AI models constantly astonish us, not just with their capabilities, but also with their limitations—and the reasons behind them. One intriguing behavior that highlights this is how these systems select random numbers, a process that mimics the often flawed methods of humans.
But what does this really mean? Can’t people choose numbers randomly? How can we determine whether someone is picking numbers successfully or not? This is an age-old limitation human beings face: we have a tendency to misinterpret and overthink randomness.

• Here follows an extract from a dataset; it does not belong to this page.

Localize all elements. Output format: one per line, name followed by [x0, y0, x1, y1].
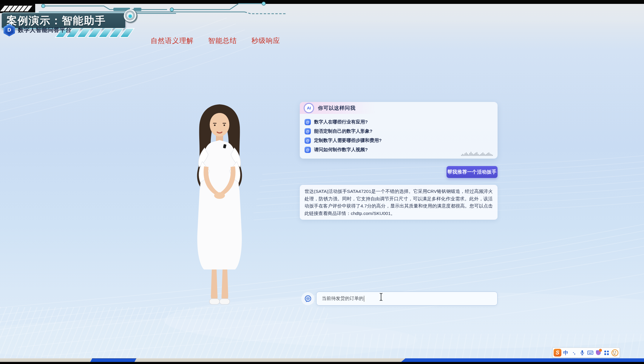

Consider the challenge of predicting the outcomes of 100 coin flips. When we compare these predictions with 100 actual flips, it’s easy to identify the difference. Surprisingly, real coin flips tend to seem less random. You’ll often find sequences where there are six or seven heads or tails in a row—something most human predictors don’t include.
The same pattern holds true when asked to choose a number between 0 and 100. People rarely select 1 or 100, and choose few multiples of 5, or numbers like 66 and 99 that have repeating digits. Instead, most gravitate toward numbers around the middle, often opting for those that end in 7.
There’s an abundance of psychological research illustrating this predictability, yet the fact that AI models exhibit similar behavior is still surprising.
Recently, engineers at Gramener conducted an intriguing experiment. They tasked several leading language models (LLMs) with selecting a random number between 0 and 100. The results? Far from random.
Each of the three tested models consistently favored specific numbers even when parameters were adjusted for greater variability. OpenAI’s GPT-3.5 Turbo showed a strong preference for 47, previously favoring 42—a number popularized by Douglas Adams as “the answer to life, the universe, and everything.”
Anthropic’s Claude 3 Haiku also opted for 42, while Gemini displayed a preference for 72.
What’s particularly fascinating is that all three models exhibited human-like biases in their selection of other numbers, even under high variability conditions. They generally avoided low and high numbers, with Claude never exceeding 87 or dropping below 27, and even those were anomalies. Double-digit numbers like 33, 55, or 66 were largely ignored, with only 77 making an appearance (and ending in 7). Round numbers were similarly scarce, although at maximum variability, Gemini unexpectedly chose 0.
Why does this happen? AIs aren’t human! What prompts them to mimic what “seems” random? Have they achieved consciousness and this is their way of revealing it?
The reality, however, is simpler. We’re anthropomorphizing these systems too much. These AI models don’t possess any concept of randomness; they don't "care" about it. Instead, they generate responses by analyzing their training data, repeating what appeared most frequently in response to prompts resembling “pick a random number.” Thus, the more frequently a number appears, the more likely the model is to produce it.
In their training data, numbers like 100 are rarely chosen, making it an unlikely response. With no genuine reasoning ability or comprehension of numbers, these models function as stochastic parrots. Interestingly, they struggle with basic arithmetic as well—how frequently will you find a precise multiplication phrase like “11289432=3,204,096” in their training data? While newer models can recognize math problems and direct them to appropriate subroutines, many still lag in performance.
This scenario serves as a reminder about the behaviors of large language models and the semblance of humanity they depict. It’s crucial to remember that these systems are trained to replicate human interaction, often unintentionally leading to anthropomorphic interpretations.
The headline may suggest that these models “think they’re people,” but that’s misleading. They don’t think in any capacity. Their responses, however, mimic human behavior, without the need for actual cognition. Whether you're seeking a chickpea salad recipe, financial advice, or a random number, the mechanism is the same. The outputs feel human because they are drawn from human-created content and reprocessed—offering convenience while also benefiting the broader AI industry.